> WORK REQUIRED
From first line to last, print the records exactly, but leave out the pictures.

> EXERCISE MATERIALS

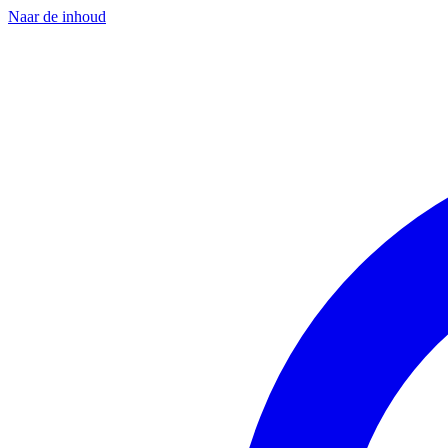
Naar de inhoud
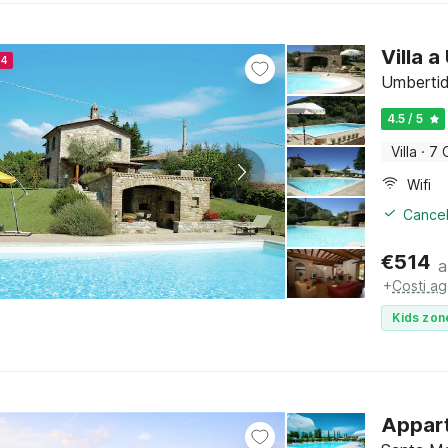
Villa 
24
Umbertid
4.5 / 5
Villa
·
7 
Wifi
Cancel
€
514
a
+
Costi ag
Kids zon
Appart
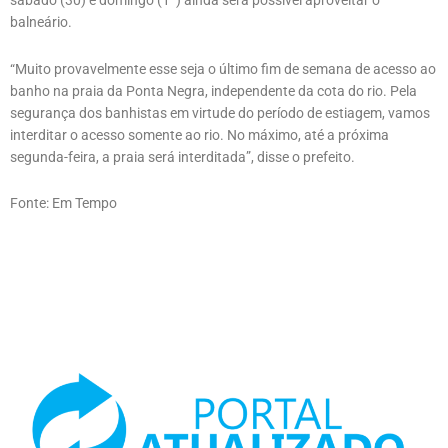
sábado (30) e domingo (1º) ainda será possível aproveitar o
balneário.
“Muito provavelmente esse seja o último fim de semana de acesso ao
banho na praia da Ponta Negra, independente da cota do rio. Pela
segurança dos banhistas em virtude do período de estiagem, vamos
interditar o acesso somente ao rio. No máximo, até a próxima
segunda-feira, a praia será interditada”, disse o prefeito.
Fonte: Em Tempo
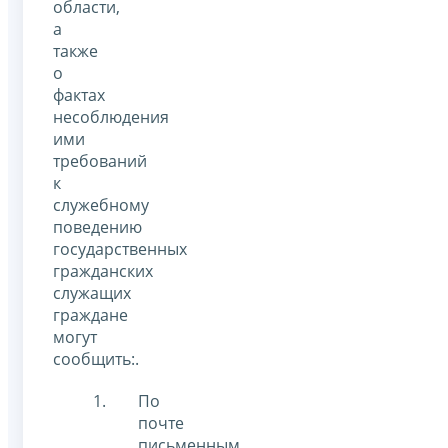
области,
а
также
о
фактах
несоблюдения
ими
требований
к
служебному
поведению
государственных
гражданских
служащих
граждане
могут
сообщить:.
По
почте
письменным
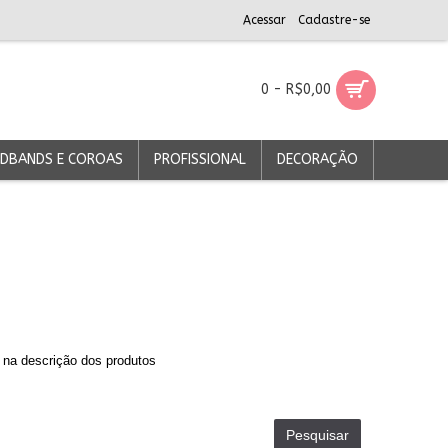
Acessar
Cadastre-se
0 - R$0,00
DBANDS E COROAS
PROFISSIONAL
DECORAÇÃO
 na descrição dos produtos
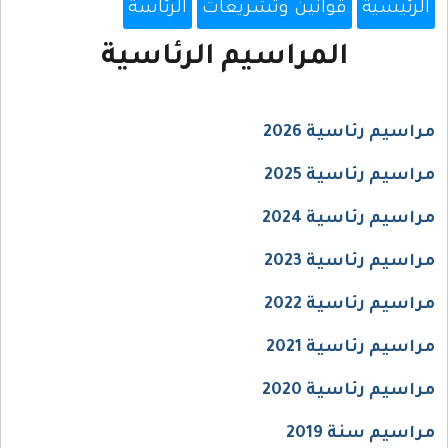
الرئيسية
قوانين وتشريعات
الرئاسة
المراسيم الرئاسية
مراسيم رئاسية 2026
مراسيم رئاسية 2025
مراسيم رئاسية 2024
مراسيم رئاسية 2023
مراسيم رئاسية 2022
مراسيم رئاسية 2021
مراسيم رئاسية 2020
مراسيم سنة 2019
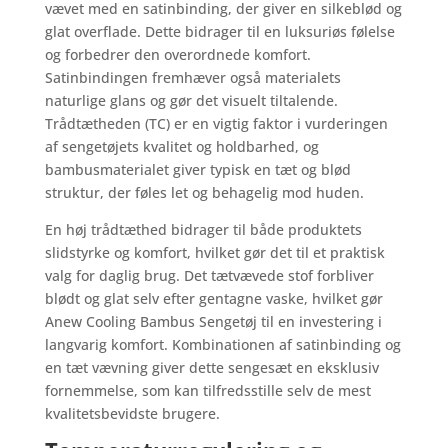
vævet med en satinbinding, der giver en silkeblød og
glat overflade. Dette bidrager til en luksuriøs følelse
og forbedrer den overordnede komfort.
Satinbindingen fremhæver også materialets
naturlige glans og gør det visuelt tiltalende.
Trådtætheden (TC) er en vigtig faktor i vurderingen
af sengetøjets kvalitet og holdbarhed, og
bambusmaterialet giver typisk en tæt og blød
struktur, der føles let og behagelig mod huden.
En høj trådtæthed bidrager til både produktets
slidstyrke og komfort, hvilket gør det til et praktisk
valg for daglig brug. Det tætvævede stof forbliver
blødt og glat selv efter gentagne vaske, hvilket gør
Anew Cooling Bambus Sengetøj til en investering i
langvarig komfort. Kombinationen af satinbinding og
en tæt vævning giver dette sengesæt en eksklusiv
fornemmelse, som kan tilfredsstille selv de mest
kvalitetsbevidste brugere.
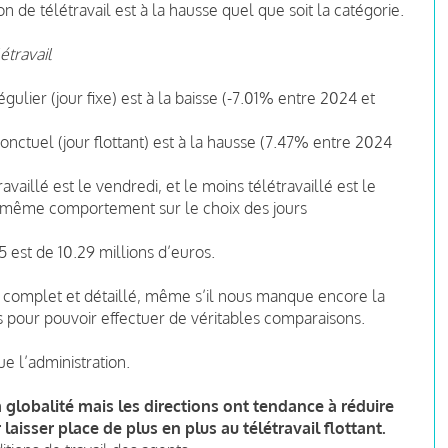
n de télétravail est à la hausse quel que soit la catégorie.
étravail
ulier (jour fixe) est à la baisse (-7.01% entre 2024 et
nctuel (jour flottant) est à la hausse (7.47% entre 2024
availlé est le vendredi, et le moins télétravaillé est le
 même comportement sur le choix des jours
5 est de 10.29 millions d’euros.
an complet et détaillé, même s’il nous manque encore la
ps pour pouvoir effectuer de véritables comparaisons.
e l’administration.
a globalité mais les directions ont tendance à réduire
laisser place de plus en plus au télétravail flottant.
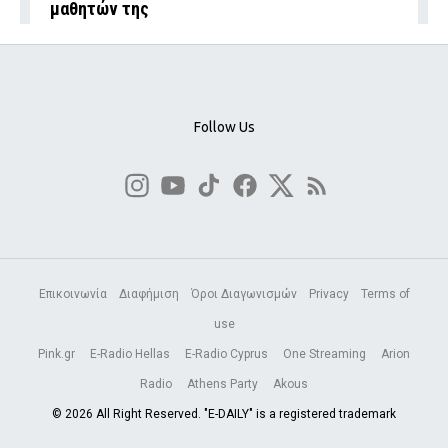
μαθητών της
Follow Us
Επικοινωνία
Διαφήμιση
Όροι Διαγωνισμών
Privacy
Terms of
use
Pink.gr
E-Radio Hellas
E-Radio Cyprus
One Streaming
Arion
Radio
Athens Party
Akous
© 2026 All Right Reserved. "E-DAILY" is a registered trademark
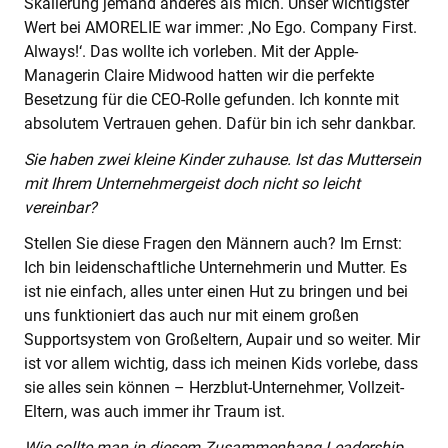
Skalierung jemand anderes als mich. Unser wichtigster
Wert bei AMORELIE war immer: ‚No Ego. Company First.
Always!‘. Das wollte ich vorleben. Mit der Apple-
Managerin Claire Midwood hatten wir die perfekte
Besetzung für die CEO-Rolle gefunden. Ich konnte mit
absolutem Vertrauen gehen. Dafür bin ich sehr dankbar.
Sie haben zwei kleine Kinder zuhause. Ist das Muttersein
mit Ihrem Unternehmergeist doch nicht so leicht
vereinbar?
Stellen Sie diese Fragen den Männern auch? Im Ernst:
Ich bin leidenschaftliche Unternehmerin und Mutter. Es
ist nie einfach, alles unter einen Hut zu bringen und bei
uns funktioniert das auch nur mit einem großen
Supportsystem von Großeltern, Aupair und so weiter. Mir
ist vor allem wichtig, dass ich meinen Kids vorlebe, dass
sie alles sein können – Herzblut-Unternehmer, Vollzeit-
Eltern, was auch immer ihr Traum ist.
Wie sollte man in diesem Zusammenhang Leadership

> OUTPUT OF THE TASK
Naar de inhoud
Villa 
24
Umbertid
4.5 / 5
Villa
·
7 
Wifi
Cancel
€
514
a
+
Costi ag
Kids zon
Appart
sábado (30) e domingo (1º) ainda será possível aproveitar o
balneário.
“Muito provavelmente esse seja o último fim de semana de acesso ao
banho na praia da Ponta Negra, independente da cota do rio. Pela
segurança dos banhistas em virtude do período de estiagem, vamos
interditar o acesso somente ao rio. No máximo, até a próxima
segunda-feira, a praia será interditada”, disse o prefeito.
Fonte: Em Tempo
области,
а
также
о
фактах
несоблюдения
ими
требований
к
служебному
поведению
государственных
гражданских
служащих
граждане
могут
сообщить:.
По
почте
письменным
Acessar
Cadastre-se
0 - R$0,00
DBANDS E COROAS
PROFISSIONAL
DECORAÇÃO
 na descrição dos produtos
الرئيسية
قوانين وتشريعات
الرئاسة
المراسيم الرئاسية
مراسيم رئاسية 2026
مراسيم رئاسية 2025
مراسيم رئاسية 2024
مراسيم رئاسية 2023
مراسيم رئاسية 2022
مراسيم رئاسية 2021
مراسيم رئاسية 2020
مراسيم سنة 2019
vævet med en satinbinding, der giver en silkeblød og
glat overflade. Dette bidrager til en luksuriøs følelse
og forbedrer den overordnede komfort.
Satinbindingen fremhæver også materialets
naturlige glans og gør det visuelt tiltalende.
Trådtætheden (TC) er en vigtig faktor i vurderingen
af sengetøjets kvalitet og holdbarhed, og
bambusmaterialet giver typisk en tæt og blød
struktur, der føles let og behagelig mod huden.
En høj trådtæthed bidrager til både produktets
slidstyrke og komfort, hvilket gør det til et praktisk
valg for daglig brug. Det tætvævede stof forbliver
blødt og glat selv efter gentagne vaske, hvilket gør
Anew Cooling Bambus Sengetøj til en investering i
langvarig komfort. Kombinationen af satinbinding og
en tæt vævning giver dette sengesæt en eksklusiv
fornemmelse, som kan tilfredsstille selv de mest
kvalitetsbevidste brugere.
n de télétravail est à la hausse quel que soit la catégorie.
étravail
ulier (jour fixe) est à la baisse (-7.01% entre 2024 et
nctuel (jour flottant) est à la hausse (7.47% entre 2024
availlé est le vendredi, et le moins télétravaillé est le
 même comportement sur le choix des jours
5 est de 10.29 millions d’euros.
an complet et détaillé, même s’il nous manque encore la
ps pour pouvoir effectuer de véritables comparaisons.
e l’administration.
a globalité mais les directions ont tendance à réduire
laisser place de plus en plus au télétravail flottant.
μαθητών της
Follow Us
Επικοινωνία
Διαφήμιση
Όροι Διαγωνισμών
Privacy
Terms of
use
Pink.gr
E-Radio Hellas
E-Radio Cyprus
One Streaming
Arion
Radio
Athens Party
Akous
© 2026 All Right Reserved. "E-DAILY" is a registered trademark
Skalierung jemand anderes als mich. Unser wichtigster
Wert bei AMORELIE war immer: ‚No Ego. Company First.
Always!‘. Das wollte ich vorleben. Mit der Apple-
Managerin Claire Midwood hatten wir die perfekte
Besetzung für die CEO-Rolle gefunden. Ich konnte mit
absolutem Vertrauen gehen. Dafür bin ich sehr dankbar.
Sie haben zwei kleine Kinder zuhause. Ist das Muttersein
mit Ihrem Unternehmergeist doch nicht so leicht
vereinbar?
Stellen Sie diese Fragen den Männern auch? Im Ernst:
Ich bin leidenschaftliche Unternehmerin und Mutter. Es
ist nie einfach, alles unter einen Hut zu bringen und bei
uns funktioniert das auch nur mit einem großen
Supportsystem von Großeltern, Aupair und so weiter. Mir
ist vor allem wichtig, dass ich meinen Kids vorlebe, dass
sie alles sein können – Herzblut-Unternehmer, Vollzeit-
Eltern, was auch immer ihr Traum ist.
Wie sollte man in diesem Zusammenhang Leadership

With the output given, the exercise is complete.